Es difícil de describir la sensación de emerger por la estación del Santiago Bernabéu, en el cruce de Plaza de Lima, sobre la Castellana y Concha Espina, y encontrarse con la esquina suroeste del majestuoso estadio Santiago Bernabéu.  Para un seguidor del Real Madrid es una explosión de logro profunda, extraña, quizá un poco patética al tenor de tantas otras cosas verdaderamente graves o trascendentales que pasan en el mundo, pero por algo Jorge Valdano o Arrigo Sacchi (a estas alturas ya no se tiene claro quién fue el responsable), cualquiera de los dos, legó al mundo la frase que mejor define al deporte rey: "el fútbol es lo más importante de las cosas menos importantes".


Pero si para mí, el peregrino Negro y el Peregrino Gris aquel encuentro con nuestro Valhalla fue mágico, para el Peregrino Morado fue claramente catárquico: para ser, como efectivamente lo es, un persona bastante flemática en general, hubo un gesto que reveló cómo le había llegado al corazón aquella visita, pues más que un par de ocasiones le pudimos ver tocando devotamente los muros del Bernabéu, casi como si estuviera orando frente al Muro de los Lamentos en Jerusalén.


Dimos la vuelta entera a la cuadra donde se asienta el estadio, que si bien no fueron las siete vueltas que dan los musulmanes en torno a la Kaaba, sí que la dimos con cierta reverencia. Luego de eso, volvimos a la estación del metro para alimentarnos, que bastante falta hacía porque, haciendo cuentas, desde la comida en el avión de Air France (¡veinte horas antes!) y salvo algún tentempié en el Charles de Gaulle, nuestros estómagos no habían recibido un bastimento adecuado.
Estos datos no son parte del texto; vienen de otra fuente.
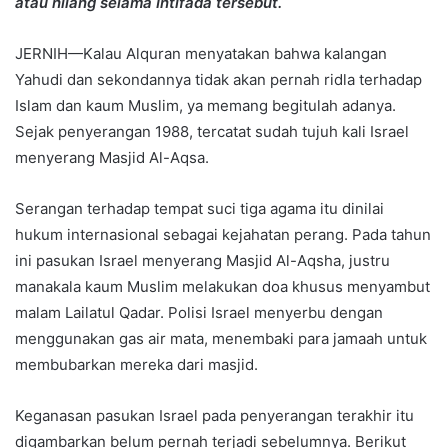
atau hilang selama Intifada tersebut.
JERNIH—Kalau Alquran menyatakan bahwa kalangan
Yahudi dan sekondannya tidak akan pernah ridla terhadap
Islam dan kaum Muslim, ya memang begitulah adanya.
Sejak penyerangan 1988, tercatat sudah tujuh kali Israel
menyerang Masjid Al-Aqsa.
Serangan terhadap tempat suci tiga agama itu dinilai
hukum internasional sebagai kejahatan perang. Pada tahun
ini pasukan Israel menyerang Masjid Al-Aqsha, justru
manakala kaum Muslim melakukan doa khusus menyambut
malam Lailatul Qadar. Polisi Israel menyerbu dengan
menggunakan gas air mata, menembaki para jamaah untuk
membubarkan mereka dari masjid.
Keganasan pasukan Israel pada penyerangan terakhir itu
digambarkan belum pernah terjadi sebelumnya. Berikut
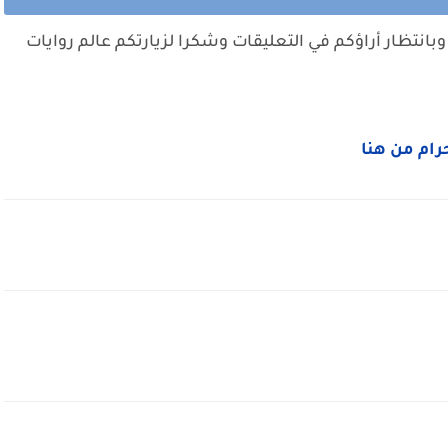
وبانتظار أراؤكم في التعليقات وشكرا لزيارتكم عالم روايات
جرام من هنا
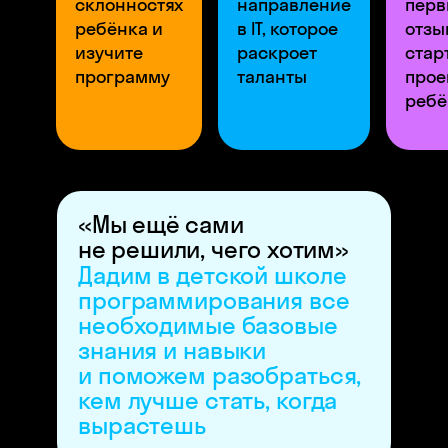
склонностях
направление
пер
ребёнка и
в IT, которое
отзы
изучите
раскроет
стар
программу
таланты
прое
ребё
«Мы ещё сами
не решили, чего хотим»
Дадим в детской школе
программирования все
необходимые базовые
знания и навыки
и поможем разобраться,
кем лучше стать, когда
вырастешь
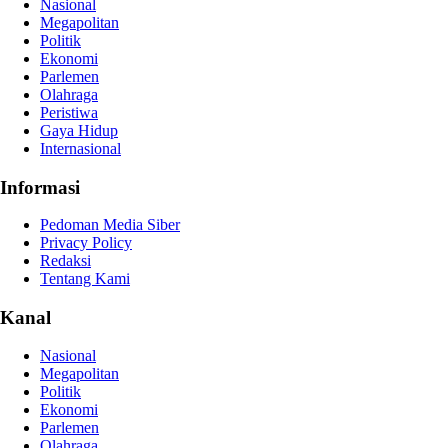
Nasional
Megapolitan
Politik
Ekonomi
Parlemen
Olahraga
Peristiwa
Gaya Hidup
Internasional
Informasi
Pedoman Media Siber
Privacy Policy
Redaksi
Tentang Kami
Kanal
Nasional
Megapolitan
Politik
Ekonomi
Parlemen
Olahraga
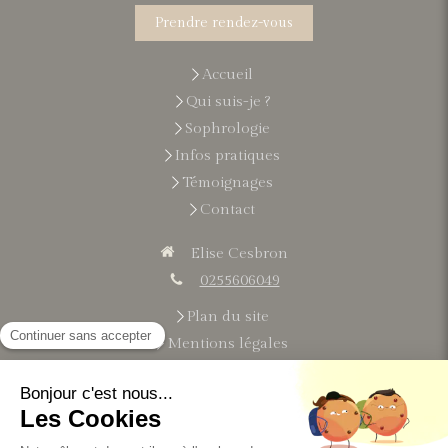
Prendre rendez-vous
Accueil
Qui suis-je ?
Sophrologie
Infos pratiques
Témoignages
Contact
Elise Cesbron
0255606049
Plan du site
Mentions légales
Du
lundi
au
vendredi
9h-21h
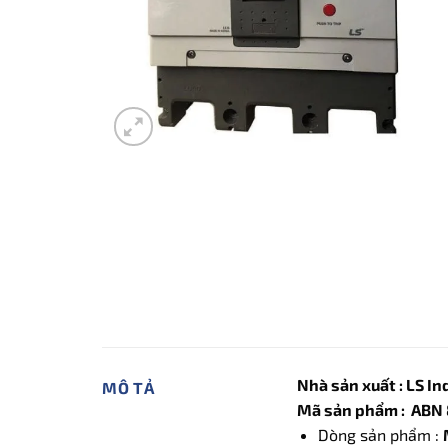
Nhà sản xuất : LS I
MÔ TẢ
Mã sản phẩm : ABN 
Dòng sản phẩm :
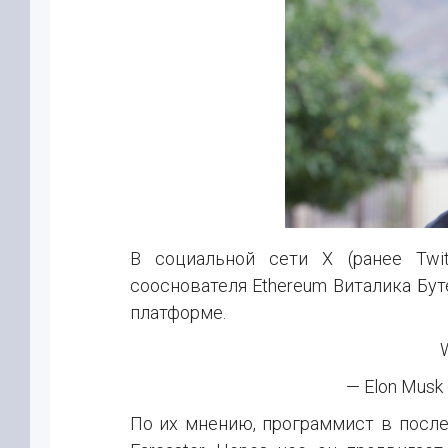
В социальной сети X (ранее Twit
сооснователя Ethereum Виталика Бу
платформе.
W
— Elon Musk
По их мнению, программист в после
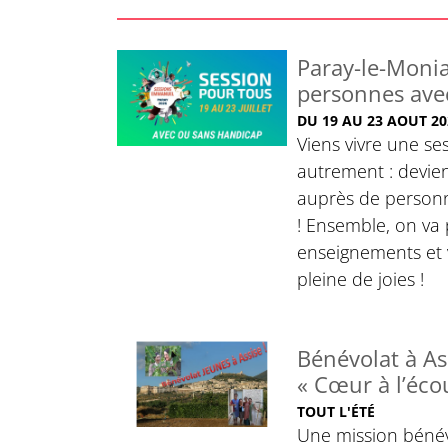
Paray-le-Monial
personnes ave
DU 19 AU 23 AOUT 20
Viens vivre une se
autrement : devi
auprès de person
! Ensemble, on va p
enseignements et 
pleine de joies !
Bénévolat à As
« Cœur à l’éco
TOUT L'ÉTÉ
Une mission béné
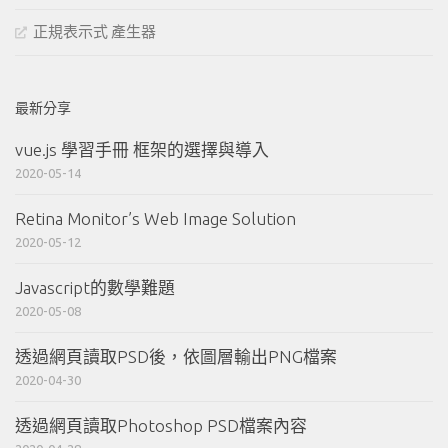
正規表示式 產生器
最新分享
vue.js 學習手冊 框架的選擇與導入
2020-05-14
Retina Monitor’s Web Image Solution
2020-05-12
Javascript的數學難題
2020-05-08
透過網頁讀取PSD後，依圖層輸出PNG檔案
2020-04-30
透過網頁讀取Photoshop PSD檔案內容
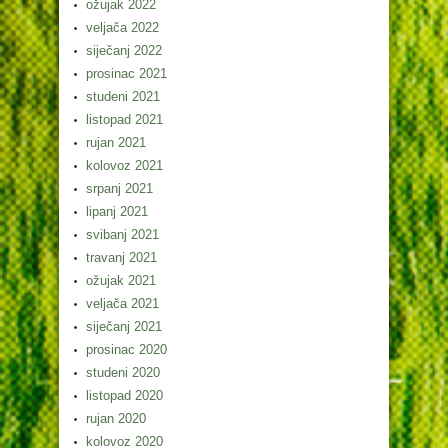
ožujak 2022
veljača 2022
siječanj 2022
prosinac 2021
studeni 2021
listopad 2021
rujan 2021
kolovoz 2021
srpanj 2021
lipanj 2021
svibanj 2021
travanj 2021
ožujak 2021
veljača 2021
siječanj 2021
prosinac 2020
studeni 2020
listopad 2020
rujan 2020
kolovoz 2020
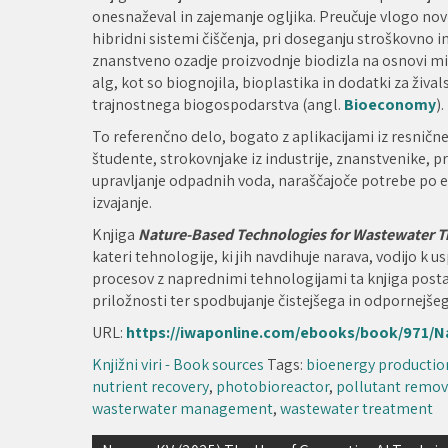
onesnaževal in zajemanje ogljika. Preučuje vlogo novi
hibridni sistemi čiščenja, pri doseganju stroškovno 
znanstveno ozadje proizvodnje biodizla na osnovi mik
alg, kot so biognojila, bioplastika in dodatki za živa
trajnostnega biogospodarstva (angl.
Bioeconomy
).
To referenčno delo, bogato z aplikacijami iz resničn
študente, strokovnjake iz industrije, znanstvenike, pr
upravljanje odpadnih voda, naraščajoče potrebe po ener
izvajanje.
Knjiga
Nature-Based Technologies for Wastewater 
kateri tehnologije, ki jih navdihuje narava, vodijo
procesov z naprednimi tehnologijami ta knjiga postav
priložnosti ter spodbujanje čistejšega in odpornejše
URL:
https://iwaponline.com/ebooks/book/971/
Knjižni viri - Book sources
Tags:
bioenergy productio
nutrient recovery
,
photobioreactor
,
pollutant remov
wasterwater management
,
wastewater treatment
La vista más reconocible de La Gran Vìa en Madrid, con el edificio Metrópolis enfrente.
Eran casi las diez de la noche cuando llegamos a La Gran Vía, que tan hermosa se ve de noche. La recorrimos un poco y no sé con qué criterio seleccionamos uno de sus restaurantes, donde los de la habitación A (el Peregrino Negro y el Amarillo) pedimos pollo asado con ensalada y el Peregrino Gris, que por cierto bien podría ser definido el más hipster de aquel grupo (bastante antes de que el término cundiera) y el que tiene más background cultural, intelectual y artístico de toda nuestra familia, se decidió por una aventura gastronómica nueva, y pidió cordero, que para un costarricense es algo bastante exótico. El Peregrino Morado, todavía sacudido, no pidió nada (entre que no tenía plata a causa del robo y no tenía apetito a causa de la rabia no estaban las cosas como para hacer gastos, imagino que pensó, porque es lo que todos pensamos que pensó cuando no quiso ordenar nada del menú). Al final, luego de casi todo un día sin comer, desde luego que algo de hambre sintió, pero como ya era tarde para pedir porque el resto de nosotros iba terminando, recibió el auxilio de su hermano el Gris, quien prudentemente le había guardado una generosa porción de su paletilla de cordero.

Ya bien alimentados, regresamos al hotel en el Metro (afortunadamente el de Madrid funciona hasta las dos de la mañana) por la línea verde, la única que requeríamos, y a eso de la una de la mañana nos dispusimos a dormir. Nos esperaba un largo viaje en autobús el día siguiente.